There was this Super Bullet 1000 Egli,    complete with dry clutch drive via rubber belt,   Brembo anchors built around the old cast iron engine, custom front shockers from forged aluminium billets, an Egli frame with swing arm made from square tube, short clip on handle bars.with added instrumentation for engine rpm, engine oil pressure and temperature and painstaking attention to details. This bike was probably the Egli interpretation of the original Café Racer, and granddad in spirit for the current!
There were four Moto Guzzi singles, with their sloping cylinder and fire-engine red livery and a rare BSA Rocket 3. Rare because it was one of the few transverse triple made in Britain and although Norton and Truimph have been resurrected in Britain, Royal Enfield in India, but not BSA. The new avatars of the old marques are still producing Triumph Bonnevilles and Norton Commandos. Mr Lindeman fired this one up and the triple has a distinct cadence, so very different from twins and tranverse-fours!
All good things come to an end. So ended my pilgrimage and soon I was on my way back to Geneva. Wish I can go back there once more!

Test riding the new pocket rocket: Bajaj Pulsar RS200

Just had the opportunity of riding the new Bajaj RS 200 over three day. Thanks to Mr Nagpal who owns the Bajaj outlets In this region and of course, Sachin Gupta, VGSOM 2005. I have to admit, given the roads and traffic in Kashipur, Uttarakhand, I could not ride it to its full potential, in fact, could not get the chance of putting the bike in to 6th gear!
First, the looks. The design is edgy, with the two projector headlamps recessed in to the facia, the creases and folds; you either love it or not at all! The handle bars are well designed, damp vibrations well. Digital speedometer and analog tachometer have big enough displays, but the million rupee question is when do you get to look at them? Not at least when you are riding. The swept tail, the split tail lamp are superb design features. The recessed grips for the pillion are interesting, but not very effective when you try to wring out max revs and the pillion is hanging on for dear life! The entire look is well put together, business like. The seat could have been few millimetres lower. At 5'8", my feet were touching the ground but not flat on both feet. Anyone shorter would not be able to put both feet on the ground. Bajaj designers may think of detachable pads for raising/lowering the seat.
The water-cooled engine is gem, and I think Bajaj have mastered 4-valves in a small engine well and definitely an improvement over the NS 200 I had ridden almost two years back. The gearbox is butter smooth, though I must confess, I could not get to 6th gear and could only hit 91 kph on 5th. Two discs, both back and front make braking a sure thing, aided by the ABS. Think about it, ABS on a motorcycle which costs less than Rupees one lakh! About a decade ago, ABS was something that was available on the race track and sports cars in the stratospheric segment.

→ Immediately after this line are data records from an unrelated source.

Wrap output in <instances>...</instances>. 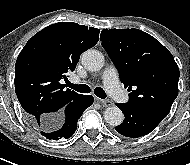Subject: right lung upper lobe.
I'll return each instance as SVG.
<instances>
[{
	"instance_id": "1",
	"label": "right lung upper lobe",
	"mask_w": 190,
	"mask_h": 165,
	"mask_svg": "<svg viewBox=\"0 0 190 165\" xmlns=\"http://www.w3.org/2000/svg\"><path fill=\"white\" fill-rule=\"evenodd\" d=\"M100 30L72 22L52 24L35 34L15 65V92L26 115L43 123L81 97L61 84L80 55L99 40Z\"/></svg>"
}]
</instances>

Although I have not ridden the Ducatis and Aprilias of the world, this puny bike of 200cc is world class for something that costs less than $1600. A Ducati's set of tyres would cost as much. The thick USD (upside down, for the uninitiated!) front shocker tubes are sturdy but the travel is not suitable for bad roads.
The adrenaline rush this pocket rocket gives is priceless! Welcome to take the first step in the world of speed junkies on two wheels. Let me end my review by saying the following:
1. This is definitely not a bike for old men, and is meant for a young speed junkie only
2. This bike is not for offering rides, however short or long, to any female related or unrelated. The consequences of such an act, however charitable the intentions may be, would have very negative social consequences, including social ostracism! Only the girlfriend, fiancée or young wife are eligible for pillion rides.
I am eagerly waiting to try out the AS 200, the sibling which shares the same engine, but is designed for both good and bad roads with longer front shocker travel and more comfortable sitting posture with wider handle bars. More of that later.